12 more things I learned from Designing Data Intensive Applications by Martin Kleppmann

This was a mind blowing ride to how the "big guys" need to think about and manage data at the scale of Twitter, Amazon and Google. In the near future, more people will need to contend with this amount of data.

Preview

1. Lots of ways to do database replication in distributed systems

This is good to keep in mind even in the early stages of a project that might get very large. The author points out the advantages of robust replication instead of statement based application for basis. When you duplicated the rows, you're simply copying the data over. If you were writing, a statement and the statement uses a function based on time or date functions , a stored procedure, or any other method that could be dependent on the machine, you'll get different results.

2. Database system using leader, follower and write ahead logs

The write ahead logs mean any changes such as insert, update, or delete get written to a log before they go to any database. Then they are executed/tried on the leaders and later tried on the followers (can be milliseconds later).

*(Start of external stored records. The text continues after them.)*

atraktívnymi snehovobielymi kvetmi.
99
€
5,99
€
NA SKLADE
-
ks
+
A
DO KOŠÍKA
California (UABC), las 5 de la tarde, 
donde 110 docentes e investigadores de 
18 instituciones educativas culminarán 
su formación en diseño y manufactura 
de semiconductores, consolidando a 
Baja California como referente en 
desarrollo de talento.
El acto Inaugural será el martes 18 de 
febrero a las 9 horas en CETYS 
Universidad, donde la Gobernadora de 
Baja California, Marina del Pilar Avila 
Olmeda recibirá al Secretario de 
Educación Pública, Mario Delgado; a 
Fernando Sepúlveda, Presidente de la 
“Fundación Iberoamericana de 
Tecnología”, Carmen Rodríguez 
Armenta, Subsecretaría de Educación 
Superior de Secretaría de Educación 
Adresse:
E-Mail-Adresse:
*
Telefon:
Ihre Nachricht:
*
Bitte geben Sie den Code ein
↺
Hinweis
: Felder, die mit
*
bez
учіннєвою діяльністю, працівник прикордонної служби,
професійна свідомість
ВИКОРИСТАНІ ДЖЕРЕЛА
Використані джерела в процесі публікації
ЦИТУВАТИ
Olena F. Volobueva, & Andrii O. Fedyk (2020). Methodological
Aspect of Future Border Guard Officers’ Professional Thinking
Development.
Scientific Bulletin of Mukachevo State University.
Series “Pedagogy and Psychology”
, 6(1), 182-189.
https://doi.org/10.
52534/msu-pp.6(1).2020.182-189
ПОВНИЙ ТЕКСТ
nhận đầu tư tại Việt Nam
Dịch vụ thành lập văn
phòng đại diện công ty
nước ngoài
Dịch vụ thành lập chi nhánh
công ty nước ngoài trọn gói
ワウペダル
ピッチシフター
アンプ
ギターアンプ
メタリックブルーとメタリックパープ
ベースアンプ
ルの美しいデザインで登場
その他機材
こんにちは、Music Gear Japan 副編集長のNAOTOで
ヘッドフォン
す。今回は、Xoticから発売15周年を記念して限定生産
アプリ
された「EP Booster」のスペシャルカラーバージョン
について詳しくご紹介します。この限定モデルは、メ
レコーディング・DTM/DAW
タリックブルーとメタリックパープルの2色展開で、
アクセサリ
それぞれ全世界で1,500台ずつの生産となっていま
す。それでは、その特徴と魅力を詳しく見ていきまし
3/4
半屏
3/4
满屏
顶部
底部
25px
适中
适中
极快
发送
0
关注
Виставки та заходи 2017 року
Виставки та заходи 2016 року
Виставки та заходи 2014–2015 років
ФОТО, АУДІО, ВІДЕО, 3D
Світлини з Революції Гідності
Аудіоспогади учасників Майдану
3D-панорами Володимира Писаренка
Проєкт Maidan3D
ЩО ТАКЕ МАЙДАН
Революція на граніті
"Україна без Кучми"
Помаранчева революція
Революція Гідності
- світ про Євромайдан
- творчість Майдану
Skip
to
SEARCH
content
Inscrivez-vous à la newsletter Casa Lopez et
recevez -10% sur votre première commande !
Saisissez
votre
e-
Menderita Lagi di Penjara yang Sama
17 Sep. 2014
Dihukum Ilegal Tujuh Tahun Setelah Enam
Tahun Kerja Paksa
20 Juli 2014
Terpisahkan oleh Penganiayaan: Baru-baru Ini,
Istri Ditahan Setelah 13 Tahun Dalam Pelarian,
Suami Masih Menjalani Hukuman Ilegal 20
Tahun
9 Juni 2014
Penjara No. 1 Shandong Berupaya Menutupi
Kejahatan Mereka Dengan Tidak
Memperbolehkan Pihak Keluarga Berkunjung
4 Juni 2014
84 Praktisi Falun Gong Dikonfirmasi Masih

3. Technique for working with leader and follower databases

In the case of something like Twitter, where you have users contributing values through a website, you would use the leader to reflect the values back to the user they just change them. And you would use the followers to show those changes to everybody else. This does a few things: it reduces the reload on the leaders database significantly, and it gives immediate feedback to the person that enter the data. It then allows the follower databases to pick up later in time, which could be seconds, minutes, or even longer in the case of system failures, but the databases should eventually agree.

4. Monotonic reads from distributed databases for data consistency

This is a way to make sure that a user will always see consistent data. The most straightforward way to achieve this is to make sure that every user session is using the same database or data center. The example given was if somebody connects to one data center and sees a post that exists there and then refresh the page and connect to a different data center it doesn't have the same post yet. They will see data inconsistencies. So unless there is a failure, you want to lock a user to the same data system.

5. Consistent prefix reads

Make sure that things are always seen in the same order, like a tweet or timeline. If you are using a shared a database where records stored in order might not be on the same physical machine these problems can happen. You will need to sort your results so that they are always given in the same chronological order.

6. Write conflicts are challenging with large databases

Also group document editing has the same replication issues with each browser acting as a data center

7. Stream analytics

This is kind of the opposite relationship of a traditional database. In a traditional database the data is stored, and the queries are ephemeral in stream analytics the queries are stored, and they are analyzing a stream of data. With something matches the query it is then picked off and stored depending on the application.

8. Large scale projects have auditability built in

These are ways to check and verify data integrity. For example, constantly running check sums against databases to be sure that the data has not been corrupted. This could be by either software or hardware errors, but this example is focus. Mostly on hardware is like this failures.

9. Event based design instead of transactions

ACID and other technologies are based on assumptions that the database will always store what you tell it to. Events are easier to keep track of than individual insert statements and they can be more resilient to failure.

10. Predictive decision making is a risk to society

He calls this "algorithmic jail" where people are hurt by a biased system. There is bias built into society and any algorithmic way to make predictions amplifies these issues. This is similar to what ANT is doing and using AI to guarantee loans for people. It will be biased against certain geographic areas, etc.

11. Thought experiment: replace uses of the word “data “ with surveillance in marketing material for your own company or a company that you are interested in.

"We use customer data to improve our products " to " we use customer surveillance to improve our products "

12. He compared data storage to the beginnings of the industrial economy: we are now in the beginning stages of the data economy

We need to monitor and build our data stewardship with a mindset that we are entering a new era. We are going to be storing all data forever from here forward and will need ways to scale it.

Chris407x